Die 18. Berner Tanztage scheinen diese Erkenntnis zu bestätigen. Ihr Programm steht unter dem Generalthema Körperwitz. Fünf internationale und drei Schweizer Compagnien präsentieren unterschiedliche Facetten zum Thema Komik im Tanz. Der alljährlich stattfindende Tour d’Horizon durch die aktuelle Tanzszene der freien Gruppen findet während rund zweier Wochen konzentriert in Bern statt, verteilt auf die Spielstätten Schlachthaus Theater und Dampfzentrale, ergänzt durch die Filmpodien im Kornhausforum und der Cinematte.

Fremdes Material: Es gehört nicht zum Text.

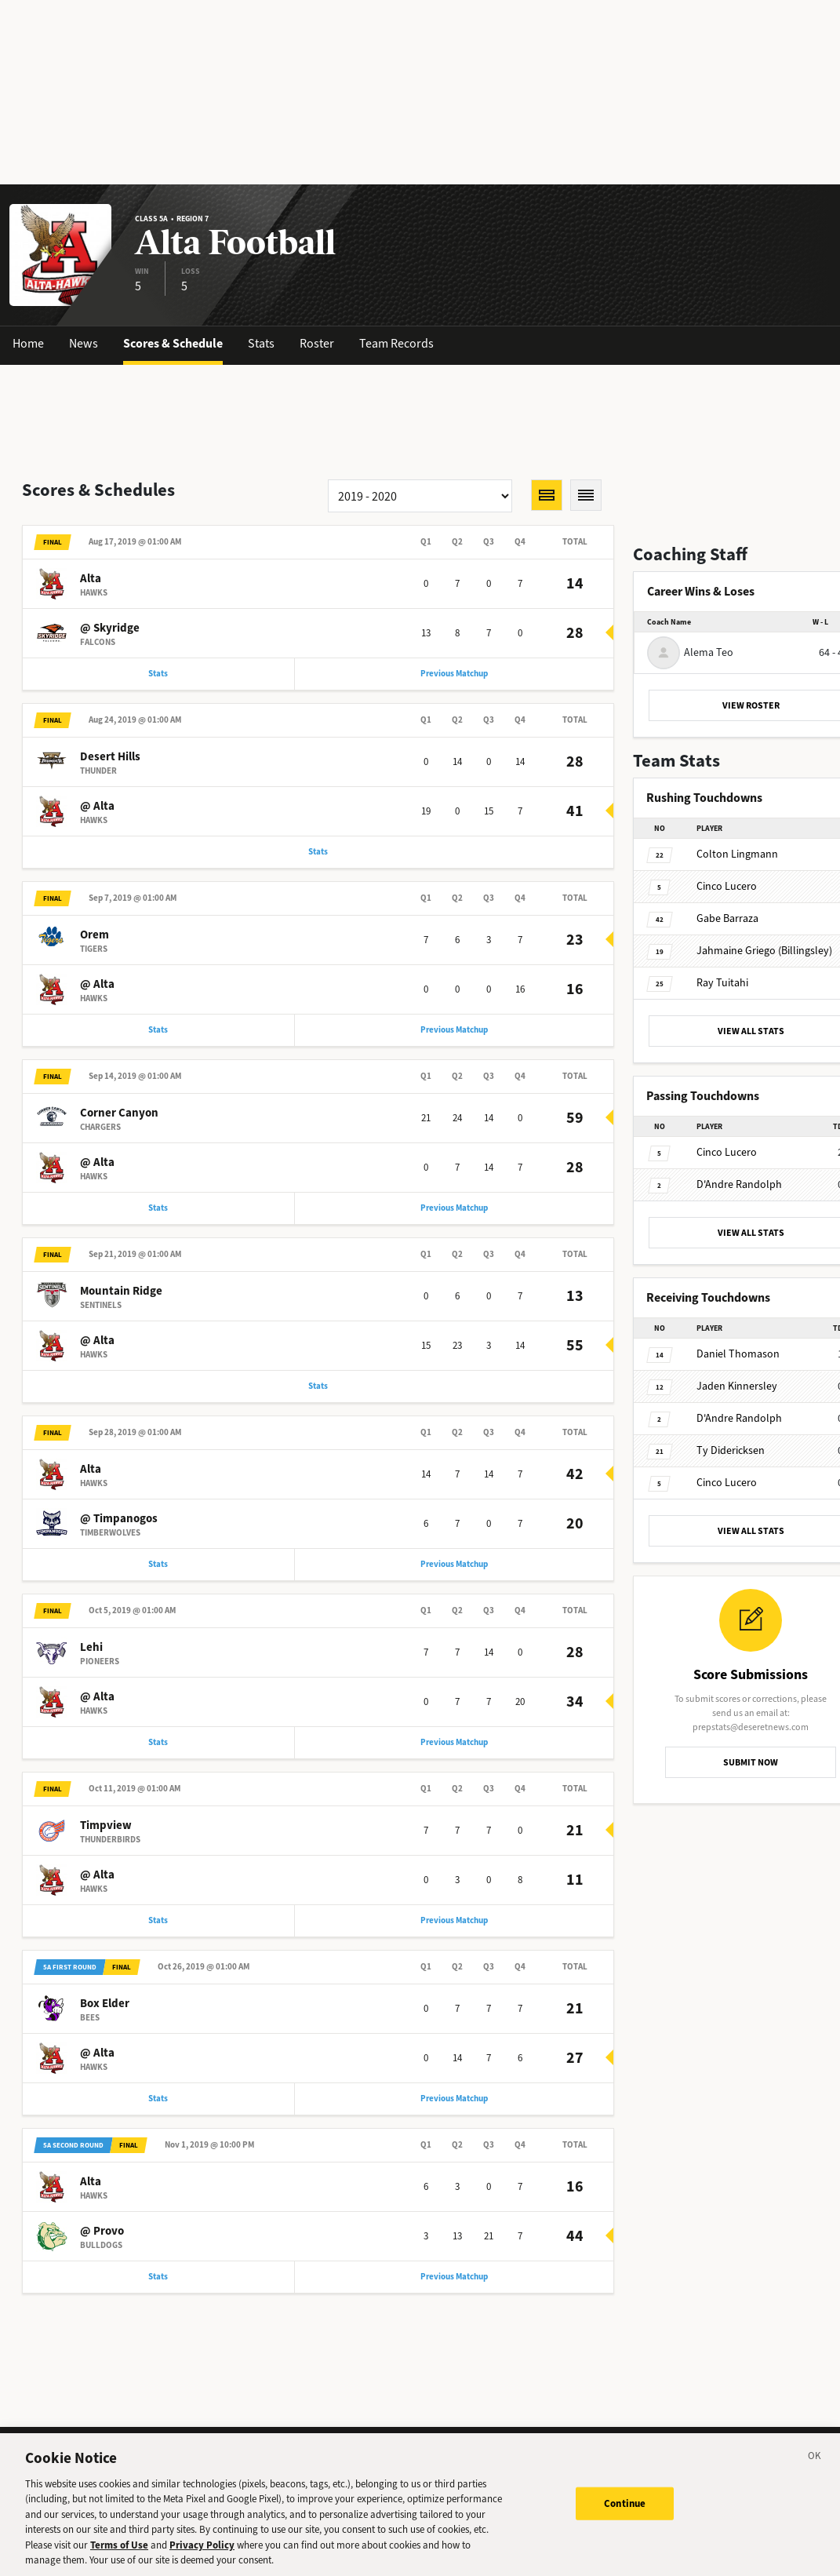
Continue (624, 2512)
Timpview (106, 1825)
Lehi (91, 1647)
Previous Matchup (454, 674)
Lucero (726, 886)
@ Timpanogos (119, 1518)
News (83, 343)
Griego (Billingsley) (764, 950)
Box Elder (104, 2003)
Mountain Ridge (121, 1291)
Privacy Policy (202, 2554)
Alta (90, 578)
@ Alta (97, 806)
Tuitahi (722, 982)
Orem (94, 934)
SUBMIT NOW (750, 1762)
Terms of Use (119, 2554)
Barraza (727, 918)
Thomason (738, 1353)
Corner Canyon (119, 1112)
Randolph (739, 1184)
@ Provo (102, 2231)
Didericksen (730, 1450)
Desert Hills (110, 756)
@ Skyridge (110, 628)
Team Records (396, 343)
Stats (261, 343)
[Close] (815, 2467)
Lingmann (737, 854)
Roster (317, 343)
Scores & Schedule (173, 343)
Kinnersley (736, 1386)
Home (28, 343)
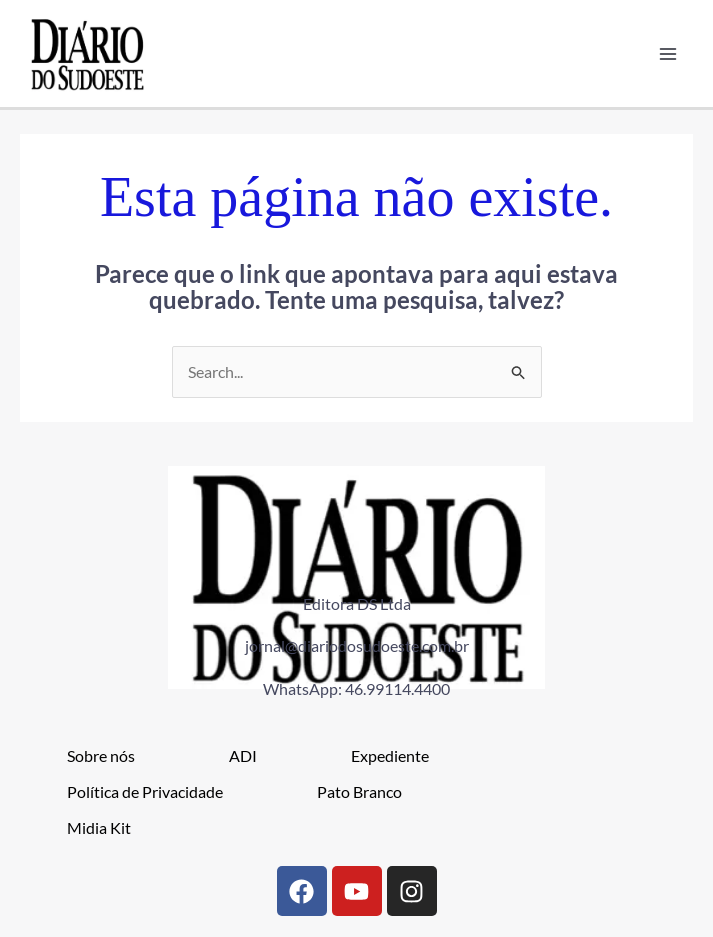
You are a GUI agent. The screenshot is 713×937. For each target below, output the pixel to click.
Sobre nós (101, 756)
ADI (243, 756)
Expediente (390, 756)
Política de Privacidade (145, 792)
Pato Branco (359, 792)
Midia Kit (99, 828)
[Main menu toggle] (667, 54)
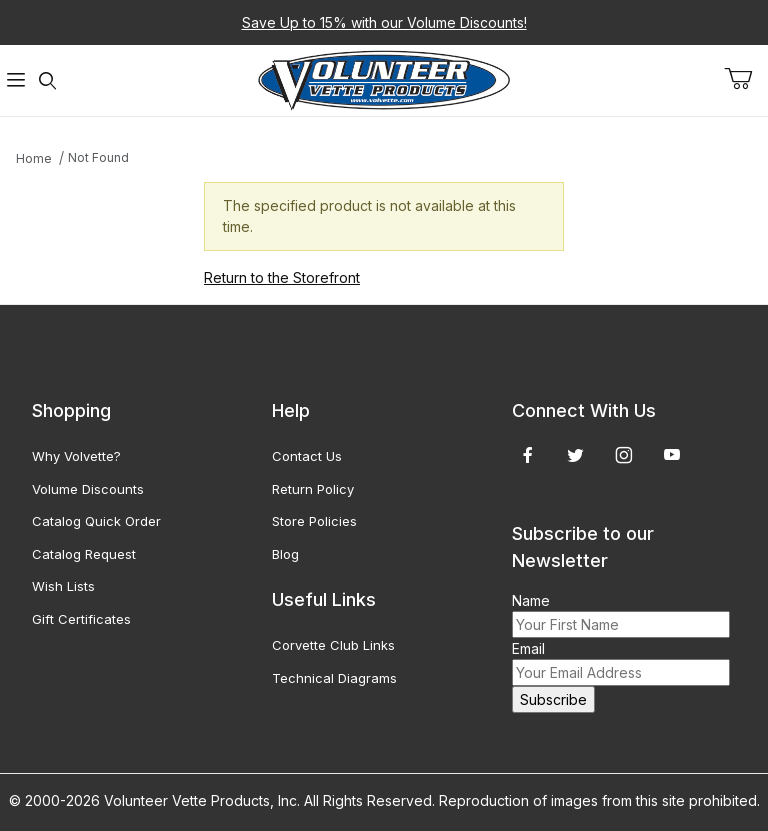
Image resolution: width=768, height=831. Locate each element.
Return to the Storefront (282, 277)
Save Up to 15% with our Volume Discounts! (384, 22)
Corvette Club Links (333, 645)
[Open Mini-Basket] (746, 79)
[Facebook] (528, 455)
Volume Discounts (88, 489)
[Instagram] (624, 455)
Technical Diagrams (334, 678)
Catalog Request (84, 554)
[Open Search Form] (48, 80)
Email (528, 648)
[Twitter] (575, 455)
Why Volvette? (76, 456)
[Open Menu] (16, 80)
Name (531, 600)
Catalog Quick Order (96, 521)
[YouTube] (672, 455)
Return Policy (313, 489)
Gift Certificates (81, 619)
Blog (285, 554)
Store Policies (314, 521)
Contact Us (307, 456)
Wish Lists (63, 586)
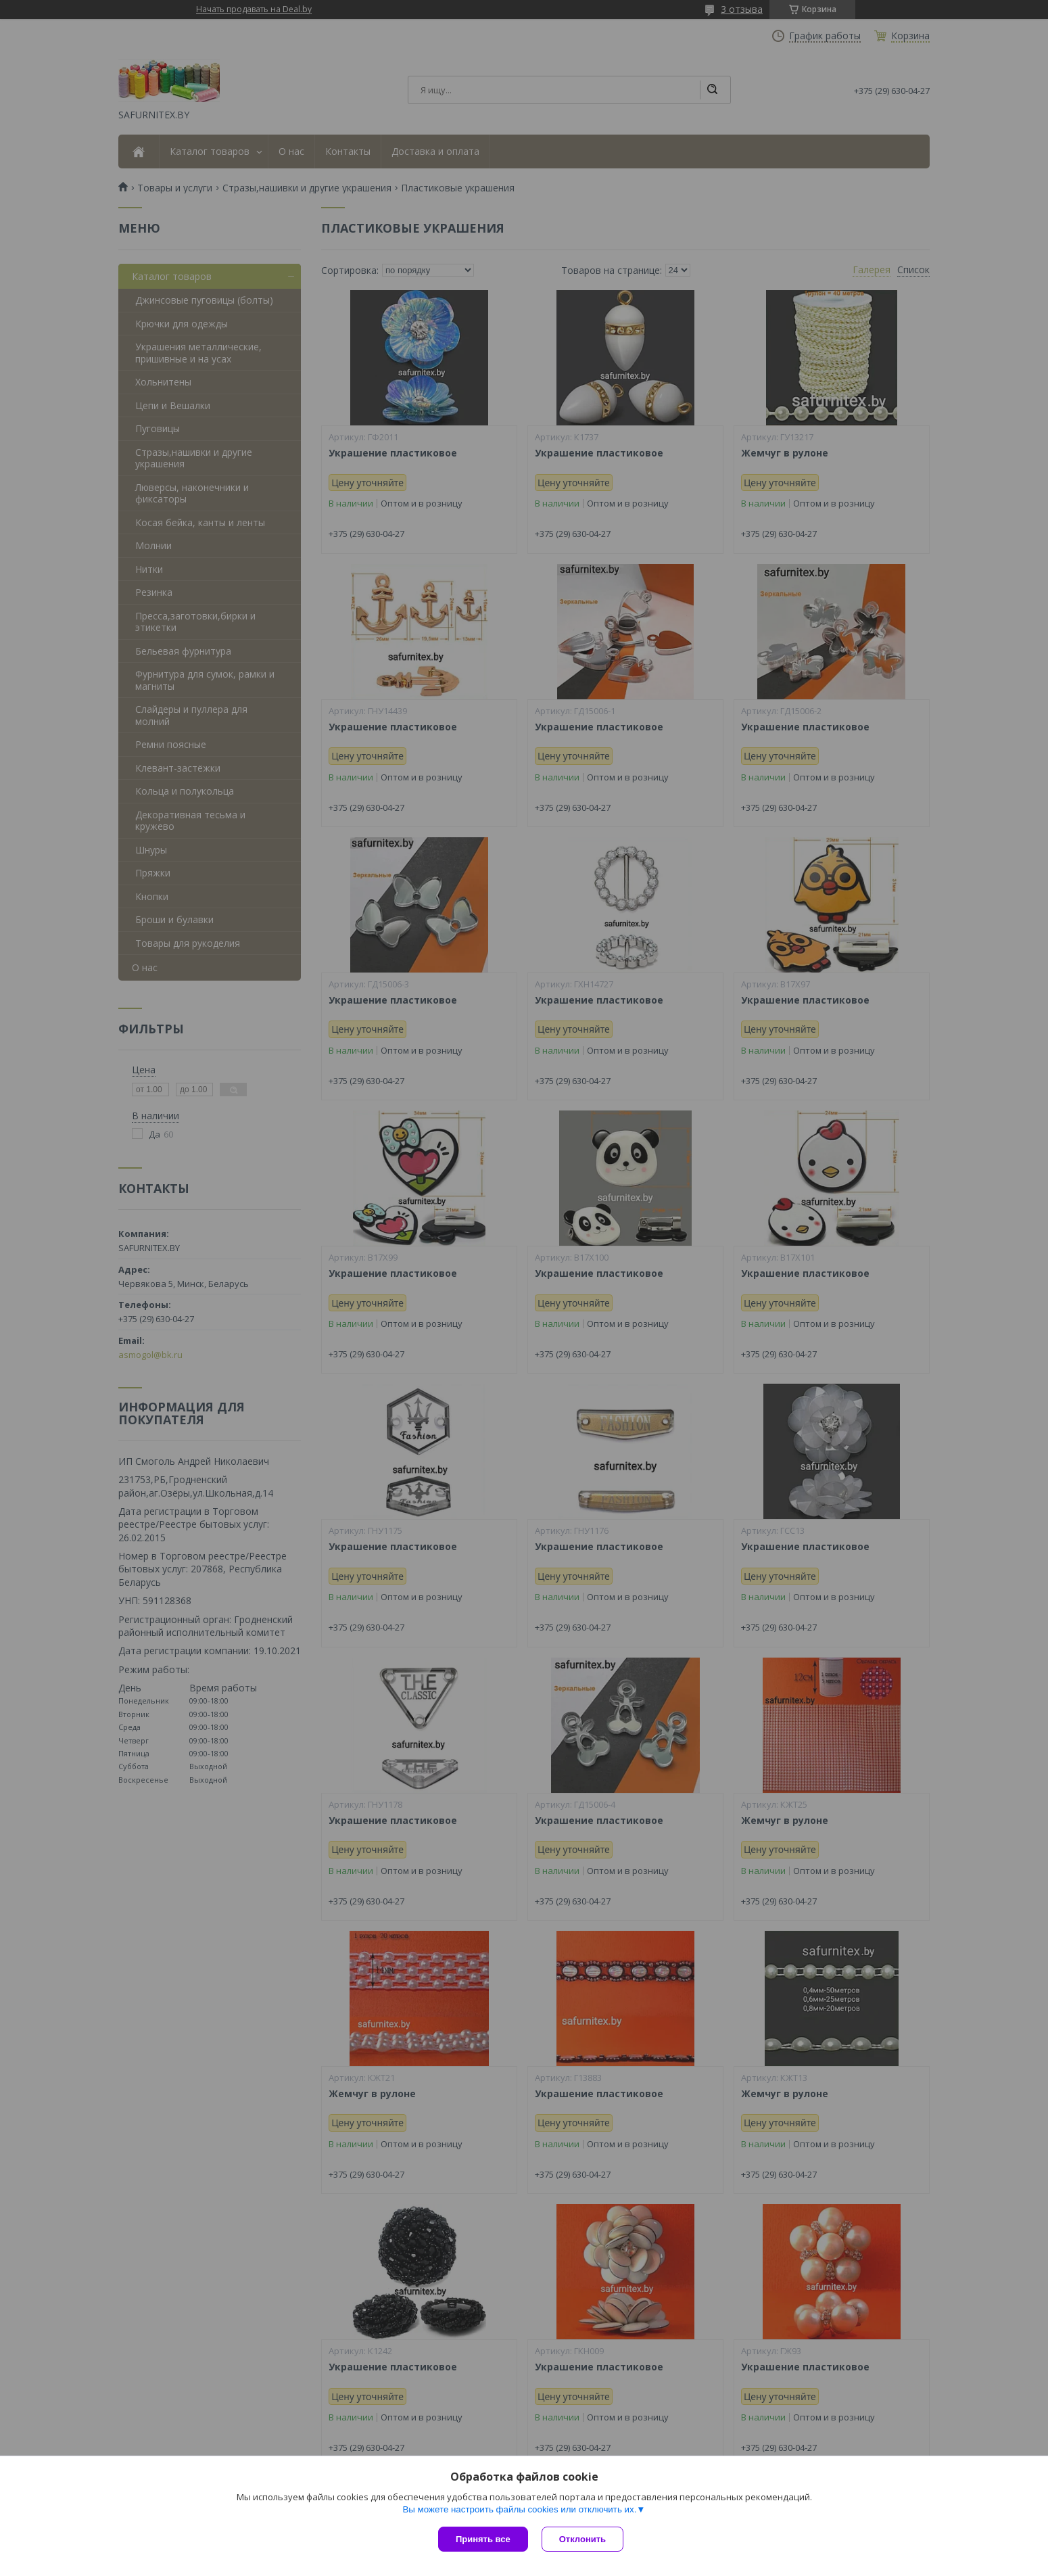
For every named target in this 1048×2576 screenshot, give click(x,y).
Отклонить (582, 2539)
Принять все (483, 2539)
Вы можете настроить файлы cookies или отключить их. (519, 2509)
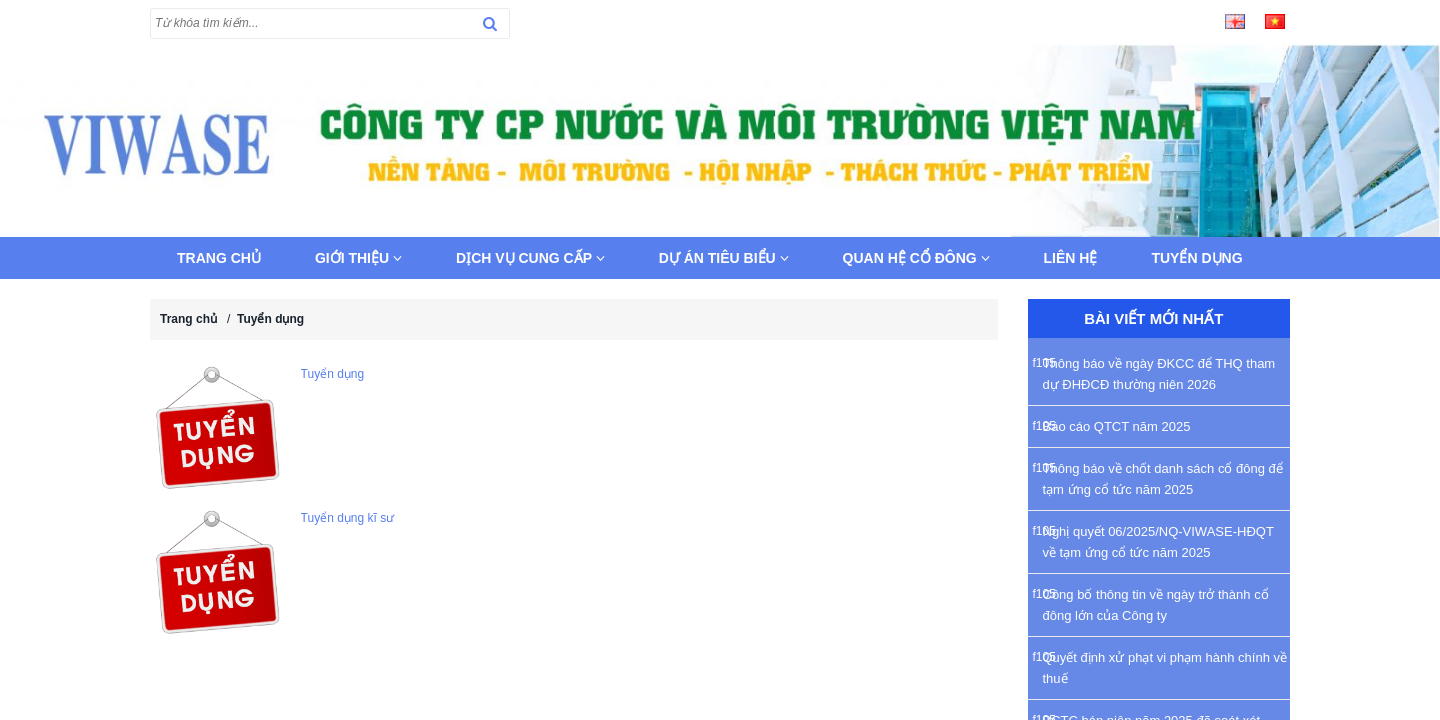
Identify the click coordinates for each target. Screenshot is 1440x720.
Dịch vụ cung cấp (530, 258)
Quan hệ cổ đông (916, 258)
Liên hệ (1071, 258)
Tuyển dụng (1196, 258)
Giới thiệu (358, 258)
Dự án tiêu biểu (724, 258)
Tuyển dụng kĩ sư (348, 518)
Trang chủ (219, 258)
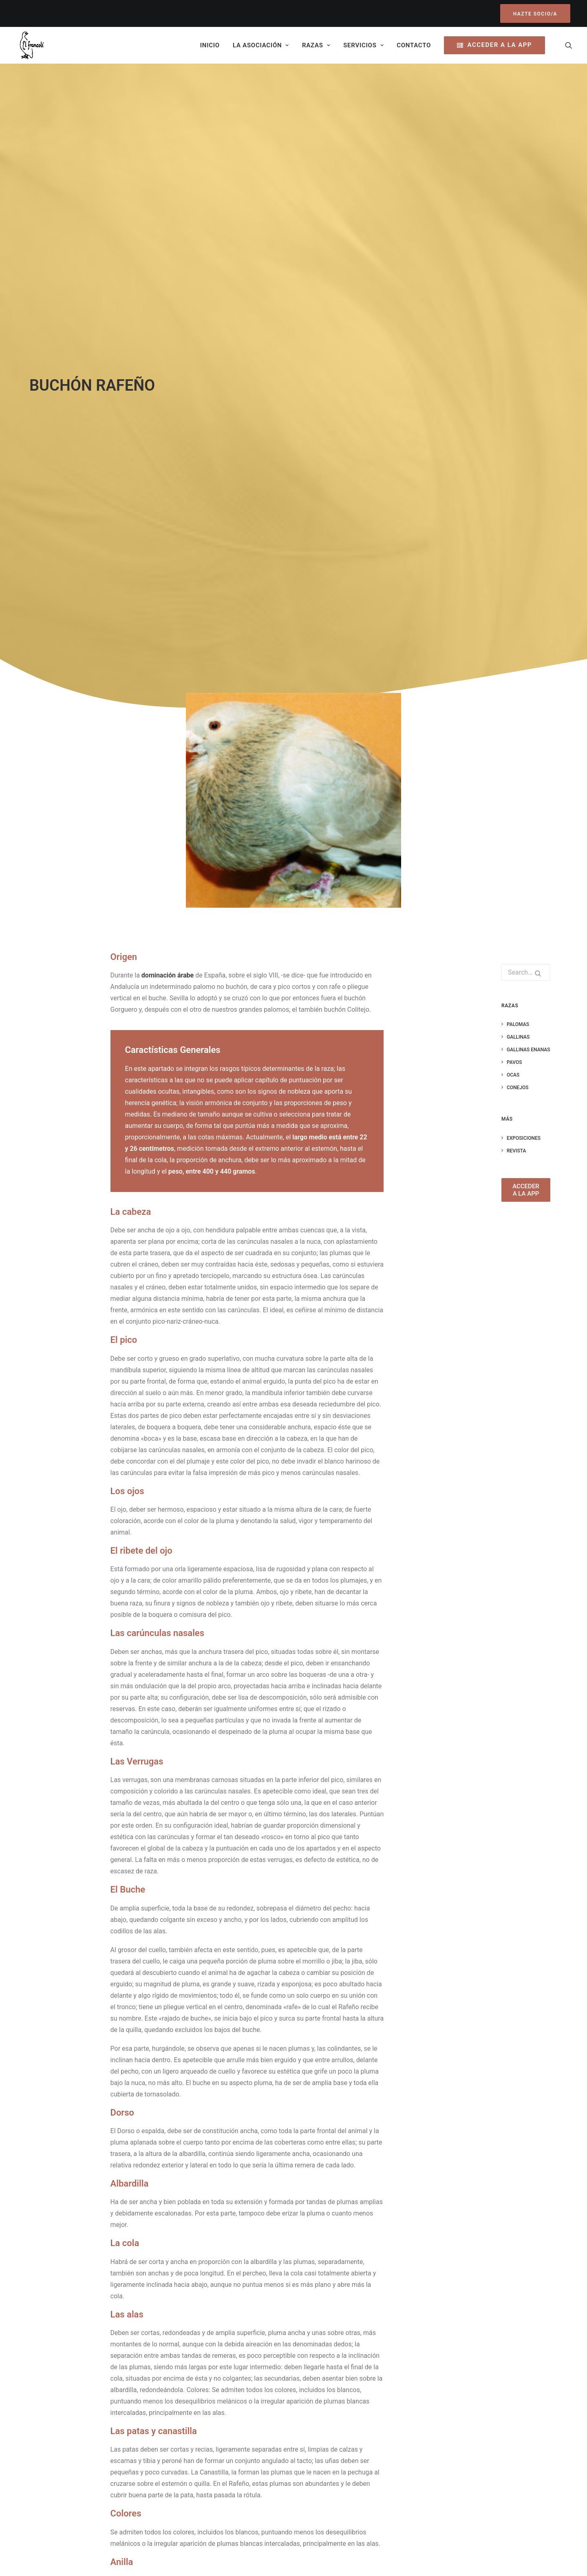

Die Bundeshauptstadt wird bereits im Vorfeld der Berner Tanztage einschlägig eingestimmt, ja vielleicht gar vom Tanzfieber befallen mit der Ausrichtung des «Bal moderne», bei dem sich hunderte beteiligen können. Die Idee von mit Laien öffentlich einstudierten fünf Choreografien durch professionelle ChoreografInnen aus dem Umfeld von Rosas aus Belgien wird dieses Jahr bereits zum vierten Male umgesetzt. Nach dem Auftakt unter freiem Himmel auf dem Bundesplatz am 25. Mai findet der «Bal moderne» vom 26. bis 28. Mai im Kornhausforum seine Fortsetzung. Begrüssenswert ist auch die Idee der «Begegnungen» mit TänzerInnen und ChoreografInnen nach ausgewählten Vorstellungen während des ganzen Festivals.
Die verständliche Sprache
Die Compagnie Grenade unter Josette Baïz hat die Ehre, die Tanztage zu eröffnen. Die Provenzalen legen die ungewöhnliche Bearbeitung eines klassischen Musicalstoffes vor, Leonard Bernsteins «West Side Story». Synthesizerklänge und Samplereinspielungen, Breakdance, Ballett und multikulturelle Tanzformen führen die Vielfalt von Ausdrucksweisen im zeitgenössischen Tanztheater plastisch vor Augen (1.-3. Juni). Unter den die Livevorführungen sinnvoll ergänzenden fünf Filmabenden befinden sich ebenfalls Musicals und amerikanische Musikfilme - romantische Reminiszenzen grosser Musikfilmgeschichte. Dem «Humor im Tanz» ist im Vorfeld des Festivals ein Videoabend gewidmet, dessen Höhepunkt der neueste Film der britischen Kultgruppe DV8 bildet (30. Mai).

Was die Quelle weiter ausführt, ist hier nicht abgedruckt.